===== Material shown =====

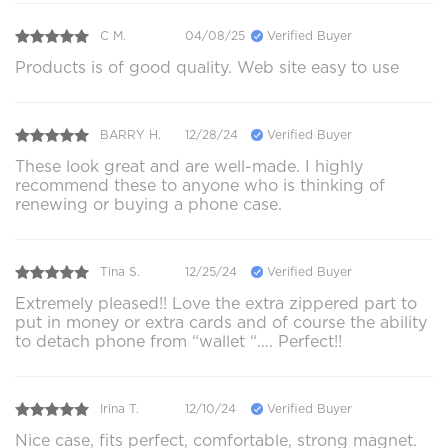
C M.
04/08/25
Verified Buyer
Products is of good quality. Web site easy to use
BARRY H.
12/28/24
Verified Buyer
These look great and are well-made. I highly
recommend these to anyone who is thinking of
renewing or buying a phone case.
Tina S.
12/25/24
Verified Buyer
Extremely pleased!! Love the extra zippered part to
put in money or extra cards and of course the ability
to detach phone from “wallet “…. Perfect!!
Irina T.
12/10/24
Verified Buyer
Nice case, fits perfect, comfortable, strong magnet.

=====

**About this task**
Return the data above in its exact wording, with none of the pictures.

**Solved problem**
C M.
04/08/25
Verified Buyer
Products is of good quality. Web site easy to use
BARRY H.
12/28/24
Verified Buyer
These look great and are well-made. I highly
recommend these to anyone who is thinking of
renewing or buying a phone case.
Tina S.
12/25/24
Verified Buyer
Extremely pleased!! Love the extra zippered part to
put in money or extra cards and of course the ability
to detach phone from “wallet “…. Perfect!!
Irina T.
12/10/24
Verified Buyer
Nice case, fits perfect, comfortable, strong magnet.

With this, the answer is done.